Robinson's face paled with exertion. As we reached the edge of a clearing, he walked over to a charred, blackened tree trunk that stood about twelve feet high. I saw that this dead tree was his Boston Tea Party; his Waco, Texas; his Ruby Ridge. He encircled the remains of
Caesalpinia kavaiensis
with one hand and intoned, “Once it was a flowering tree. The last of its gene pool.
They were warned. They published the plan anyway. What I created, I can destroy. Anytime you feel like taking this place, bring in the Army. They won't even see me in the hills with my sniper scope.”

L
ATER
I
TRACKED DOWN
the facts about the federal plan to “take over” the Outlaw Plant Preserve.

Early botanists had first discovered Robinson's tree,
Caesalpinia kavaiensis,
on Kauai in 1860, when it spread widely in upland forests. By the time the federal government began listing endangered species in Hawaii in the 1980s, the population of the dense-wood tree had dwindled to forty-two known specimens. Eleven grew on Oahu, and another thirty in North Kona on the Big Island. Only single trees grew on Lanai and Kauai.

The government's draft plan for
Caesalpinia kavaiensis
called for establishment of new populations of the rare tree. The plan recommended “Secure habitat of current populations and manage threats.” That was what led Keith Robinson to conclude that the feds were trying to take over his land.

“It was a semantic disconnect,” said U.S. Fish and Wildlife Service botanist John Fay when I reached him in his Washington, D.C., office. “That's not what we meant, but that's how Keith took it. I explained to him at great length that we would not take his land, and we were never going to take his land, but he couldn't see it that way. He was stockpiling arms to fight a government takeover.”

Keith apparently never read the sentence on page fifty-one of the sixty-four-page plan that mentioned him specifically, although not by name: “The landowner's current program of rare plant conservation should be supported and assisted.”

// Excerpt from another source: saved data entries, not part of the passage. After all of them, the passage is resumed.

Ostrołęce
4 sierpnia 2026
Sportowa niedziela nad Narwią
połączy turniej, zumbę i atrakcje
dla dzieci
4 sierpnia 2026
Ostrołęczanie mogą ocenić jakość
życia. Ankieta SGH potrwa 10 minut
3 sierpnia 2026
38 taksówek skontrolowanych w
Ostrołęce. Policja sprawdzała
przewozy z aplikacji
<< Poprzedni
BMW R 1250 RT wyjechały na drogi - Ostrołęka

Robinson and Fay, as it turns out, were longtime friends. Fay had begun his botany career at the then–Pacific Tropical Botanical Garden in the early 1970s. Later, he joined the Fish and Wildlife Service, eventually serving as consulting botanist when the government listed the spotted owl as endangered, setting off a colossal battle with the lumber companies in the Pacific Northwest. When Robinson first decided to start his preserve, he paid Fay to fly back to Kauai to advise him.

I asked Fay, “Are you aware that he burned his
Caesalpinia
tree to deliver a warning to the government?”